WORK INSTRUCTION ▸
Please write the listing below out again exactly, leaving every picture behind.

PROVIDED RECORDS ▸
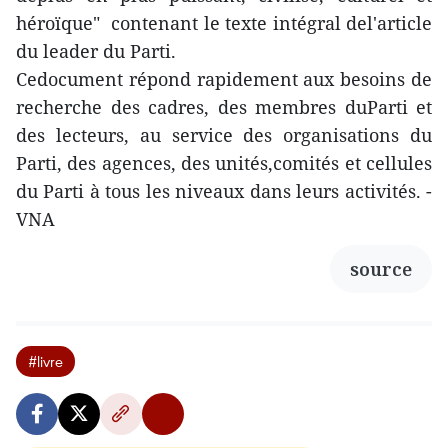
héroïque" contenant le texte intégral del'article
du leader du Parti.
Cedocument répond rapidement aux besoins de
recherche des cadres, des membres duParti et
des lecteurs, au service des organisations du
Parti, des agences, des unités,comités et cellules
du Parti à tous les niveaux dans leurs activités. -
VNA
source
#livre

SOLUTION FOR THIS EXERCISE ▸
héroïque" contenant le texte intégral del'article
du leader du Parti.
Cedocument répond rapidement aux besoins de
recherche des cadres, des membres duParti et
des lecteurs, au service des organisations du
Parti, des agences, des unités,comités et cellules
du Parti à tous les niveaux dans leurs activités. -
VNA
source
#livre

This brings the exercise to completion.